Deforestation caused by illegal logging and palm oil plantations is also a major threat to the Amazon. Near the city of Pucallpa, in Ucayali, some groups illegally acquire rainforest lands, some of which are home to indigenous communities, which are then destroyed to harvest palm oil. This transcends into a social and political problem as it is often due to corruption of local officials, so the local anti-corruption government must intensify its efforts to put an end to these problems. This region is a major producer of palm oil, a trade that is still somewhat new to Peru. The oil palm, used to make the oil, grows quite well in the Amazon basin, which sadly causes devastation of the local land and destroys the ecosystem because of the great need for resources required for its cultivation.

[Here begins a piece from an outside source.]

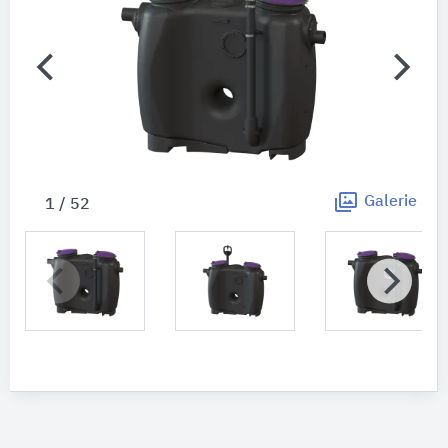
Galerie
1 / 52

Ecotourism helps to protect the Amazon

Ecotourism is the term given to responsible, reciprocal and environmentally conscious tourism, which plays an important role in promoting Amazonian social responsibility focused on conservation and reducing its impact, and is even considered beneficial to the surrounding communities as well as promoting a socially responsible culture. A large number of tour operators in the Amazon have prioritized ethical and sustainable travel in recent years, and the changes that the evolution of ecotourism has produced to date are clearly visible and have even become an industry of great interest.

The income and employment opportunities offered by eco-resorts and other forms of sustainable tourism in the Amazon go a long way towards reducing the need for local people to engage in mining and logging for subsistence. They also incentivize potential loggers or miners to keep the rainforest pristine so that tourists will continue to visit; it is a win-win activity, especially for the environment.

The promotion of ecotourism also helps to sensitize world public opinion by giving travelers the opportunity to learn first-hand about the vital importance of the rainforest and thus have a greater reach and impact on more people who decide to take action to prevent the deterioration of the Amazon rainforest.